This week’s 5 head-spinning revelations: How Danny Meyer makes Shake Shack hum

Let’s choke down the bitter pill right away: A privately owned chain with $5.4 million in profits is about to sell 45 percent of itself to the public for at least $80 million, and that chain sadly isn’t yours. Unless your name is Danny Meyer.

Meyer and his business partners filed documents this week for the initial public offering of Shake Shack Inc., the collection of “modern roadside burger stands,” in their words, that will define an industry segment they call fine casual.

The weekly harvesting of tidbits for this space is normally a sampling of life as a bobble-head doll because the developments come from different places and directions. Necks were given respite this time, because every page of Meyer and company’s documents seemed to incorporate a jaw-dropper. 

Particularly arresting were the indications of what’s different about Shack Shake, and how the team intends to keep it that way. Here’s a sampler.

1. Volumes typical of a fine-dining hotspot

Shake Shacks in the concept’s hometown of New York City average $7.4 million in annual sales per restaurant, and units elsewhere typically pump $3.8 million into the till, for a mean across all 63 restaurants of $5 million. The management team says that average will drop because more units will be developed outside the Big Apple, but there’s plenty of cushion.

2. Hiring for heart and head

“We believe the culture of our team is the single most important factor in our success,” Shake Shack says amid the lawyer-eze of its securities documents. It cites six traits that anoint a candidate as an ideal hire: warmth, friendliness, motivation, concern, self-awareness and intellectual curiosity. The best among the prospects are what the company calls “51-percenters,” or people who will rely more (i.e. 51 percent) on emotion rather than on flawless but robotic execution of tasks.

3. Independents' sensibilities, chain-minded controls

The CEO of Shake Shack is Randy Garutti, a veteran of fine dining. Meyer, Shake Shack’s founder, is the renowned operator of fine-dining places like Gramercy Tavern and Union Square Cafe  (the precursor of Shake Shack was a hot-dog stand he opened across the street from his Eleven Madison Park restaurant to help a local park). Shake Shack indicated in the documents that it constantly reviews its ingredients to raise the quality and to bolster the sustainability of suppliers. Clearly this is a concept with fine dining in its DNA, even if the menu consists of burgers, hot dogs, crinkle-cut fries and frozen custard.

Yet a Shake Shack costs as little as $1.5 million to build, with an average construction cost of $1.9 million. Food costs for the first 39 weeks of 2014 amounted to 30.7 percent of sales, reflecting price levels closer to fast casual than to fine dining. Labor costs were held at 26.1 percent of sales despite the emphasis on service. Shake Shack estimates that operating margins going forward will fall between 18 percent and 22 percent.

4. A noticeable lack of unbridled greed

The first full-fledged Shake Shack was so busy that Meyer installed a cam (the Shake Cam) so would-be patrons could remotely monitor the length of the line and manage their anticipation. Yet he and the team waited five years until they opened the second unit so they could be confident of having the right systems in place.

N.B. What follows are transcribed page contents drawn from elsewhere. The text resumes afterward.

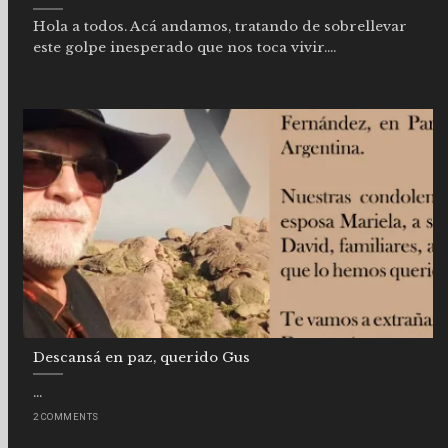
Hola a todos. Acá andamos, tratando de sobrellevar
este golpe inesperado que nos toca vivir....
Descansá en paz, querido Gus
...
2 COMMENTS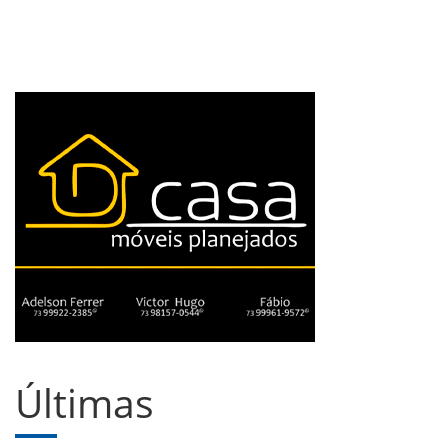
Últimas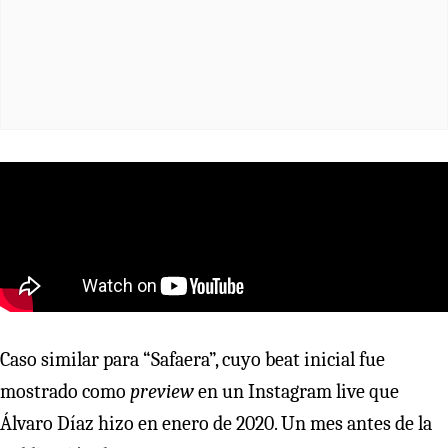
Caso similar para “Safaera”, cuyo beat inicial fue
mostrado como
preview
en un Instagram live que
Álvaro Díaz hizo en enero de 2020. Un mes antes de la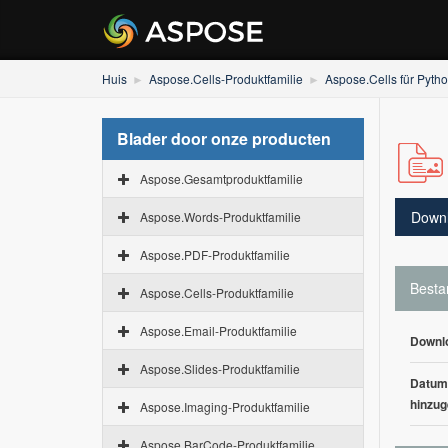
Huis
Aspose.Cells-Produktfamilie
Aspose.Cells für Pyth
Blader door onze producten
Aspose.Gesamtproduktfamilie
Down
Aspose.Words-Produktfamilie
Aspose.PDF-Produktfamilie
Besta
Aspose.Cells-Produktfamilie
Aspose.Email-Produktfamilie
Downl
Aspose.Slides-Produktfamilie
Datum
hinzug
Aspose.Imaging-Produktfamilie
Aspose.BarCode-Produktfamilie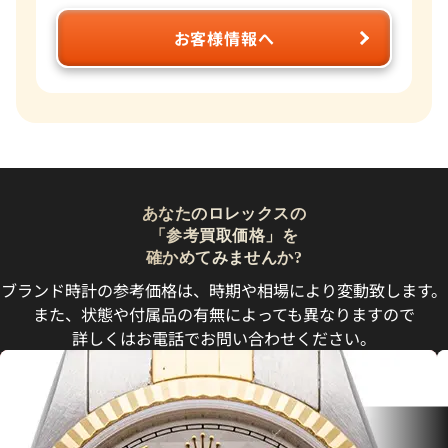
お客様情報へ
あなたのロレックスの
「参考買取価格」を
確かめてみませんか?
ブランド時計の参考価格は、時期や相場により変動致します。
また、状態や付属品の有無によっても異なりますので
詳しくはお電話でお問い合わせください。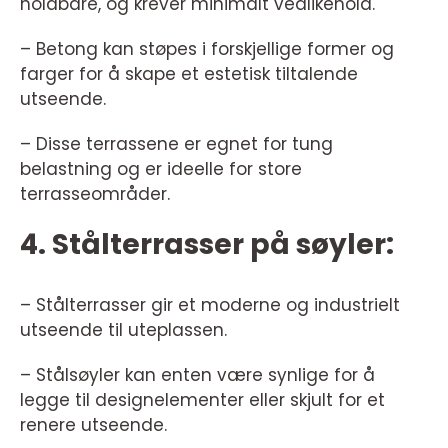
holdbare, og krever minimalt vedlikehold.
– Betong kan støpes i forskjellige former og
farger for å skape et estetisk tiltalende
utseende.
– Disse terrassene er egnet for tung
belastning og er ideelle for store
terrasseområder.
4. Stålterrasser på søyler:
– Stålterrasser gir et moderne og industrielt
utseende til uteplassen.
– Stålsøyler kan enten være synlige for å
legge til designelementer eller skjult for et
renere utseende.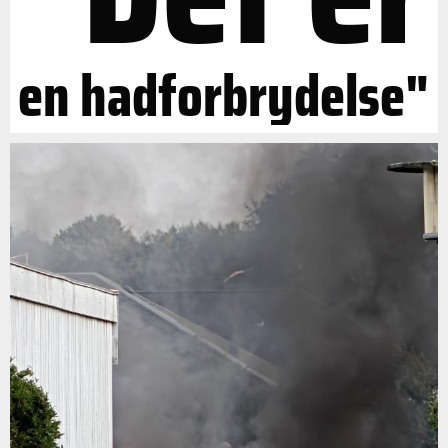
en hadforbrydelse"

Similarly, the team projects the U.S. market has room for 450 Shacks, not 10 times that number, which wouldn’t be an unusual stated goal for many upstart chains. The securities filing also was noticeably free of vows to become the next McDonald’s or Starbucks. 

5. Flashes of innovation despite the concept’s retro vibe

The Shake Cam is one example. The stock-offering documents provided another, a way of mustering anticipation for a new store without laying out big dollars. When a unit is being built, Shake Shack often will inject some pre-opening whimsy into the construction site. The plywood barriers cordoning off the chain’s first location in Chicago, for instance, was turned into a giant puzzle before the grand opening. Bypassers were encouraged to stop and slide the plywood tiles around to form depictions of Shake Shack signatures like burgers and hot dogs.

The team also strives to bring creativity to the real estate, brainstorming what design and format will fit the space and complement the location. A new location has to be consistent both with the neighborhood and the rest of the chain.

If you doubt that Shake Shack is a different animal, take a look at its filings and then take a peek at what other chains submitted before offering stock for the first time. The very language suggests this is a brand that is coming at the market different. What other venture would dare call its comps “same Shack sales”?